Saadhna Panday, Chief of Education, UNICEF, blamed the high number of out-of-school children in Nigeria on poverty.
She said poverty is among the most significant barrier in the face of prohibitive school fees.
“This has negatively impacted enrollment, retention and completion rates in Nigeria for both boys and girls and presents a threat to ensure universal access to education.
“Low public spending on education is another factor. Nigeria government expenditure on education is as low as 5.6 per cent in 2021. The recommended benchmark of public expenditures on education is 15 to 20 per cent.
“Insecurity, including attacks on schools and abduction of school children as well as gender-based violence at school place girls at even greater risk of harm.
“Poor learning outcomes contribute to drop out; Inadequate and insufficient physical infrastructure at schools including sex-segregated WASH and toilets facilities,” Panday said.
She also explained that insufficient recruitment and supply of trained teachers, including female teachers especially at the junior secondary level pose a challenge to the country achieving the 2030 SDGs.
She said social and gender norms place a low value on education, especially for girls and promote boy-child preference.
According to her limited availability of timely and high quality data also make it difficult for UNICEF and its partners to say with precision the number of out of children.
The Office of the Special Senior Adviser to the President on Sustainable Development Goals (OSSAP-SDGs) says Nigeria is not relenting in the quest to deliver on SDGs in 2030.
Adejoke Orelope-Adefulire, Senior Special Assistant to the President on Sustainable Development Goals (SSAP-SDGs) said resources were being mobilised nationwide to promote the realization of the development goals.
“We have too many children out of school in Nigeria. So, it was against this background that my office, in 2018 conducted investigation in some selected states and we came up with a document.
“We are now working on alternate school arrangement and building more schools now for those that will join.
“We are working with Federal Ministry of Education, subnational governments, the Governors’ Forum and the coordinating Ministry of Humanitarian Affairs and Disaster Management.
“So, we are working together, using that document to see how best we can do that. Already, the Federal Government is doing one meal a day; we are working to see how we can improve that,” Orelope said.
The presidential aide said the outbreak of COVID-19 was turned into an opportunity in the efforts to mitigate the impact the challenge posed by out-of-school children.
“With COVID-19, most of the children on the streets have been reunited with their families and their states are ready to work with us to get them back to school.
“For those of them that are above school age, we intend to set up vocational centres for them.
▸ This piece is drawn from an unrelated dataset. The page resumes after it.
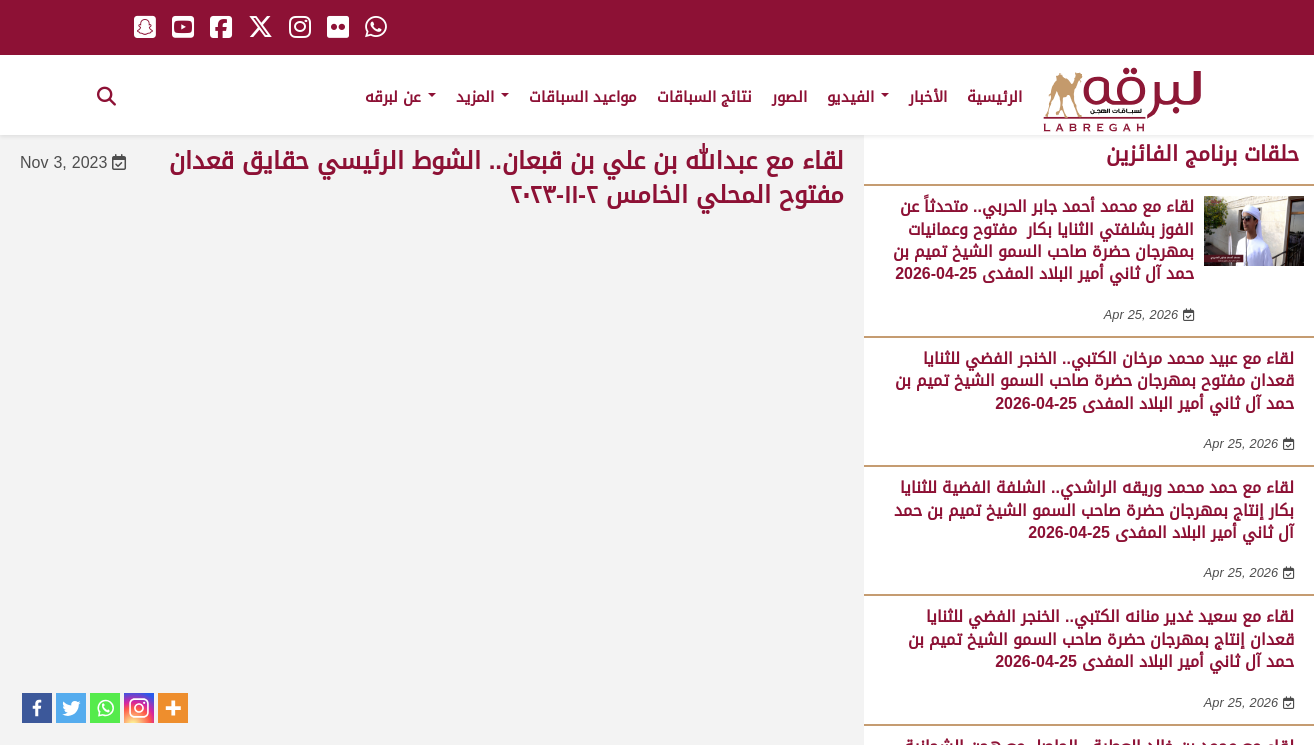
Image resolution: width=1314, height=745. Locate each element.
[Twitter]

“But, each of the vocational centres will come with adult literacy classes to ensure that they are able to read and write; they will graduate to vocational classes.
“We are working very well on goal four which is on quality education and we are working on the critical targets of the goal.
She said in 2021, the office spent three quarter of its budget on schools, adding that old ones were being renovated.
While the Federal Government said it is not relenting, some stakeholders agree that more needs to be done if Nigeria can stand any chance of meeting the goals.
At a virtual seminar organised by a group of 85 NGOs, Executive Director, Nigeria Network of NGOs, Oyebisi Oluseyi, said Nigeria must, as a matter of urgency, dismantle all obstacles to equality and quality standard of living as stipulated in the SDGs.
Oluseyi said at the seminar organised as part of the Global Week to Act for the Sustainable Development Goals that eliminating poverty and other forms of discrimination remained one of the only ways to the nation’s growth and prosperity.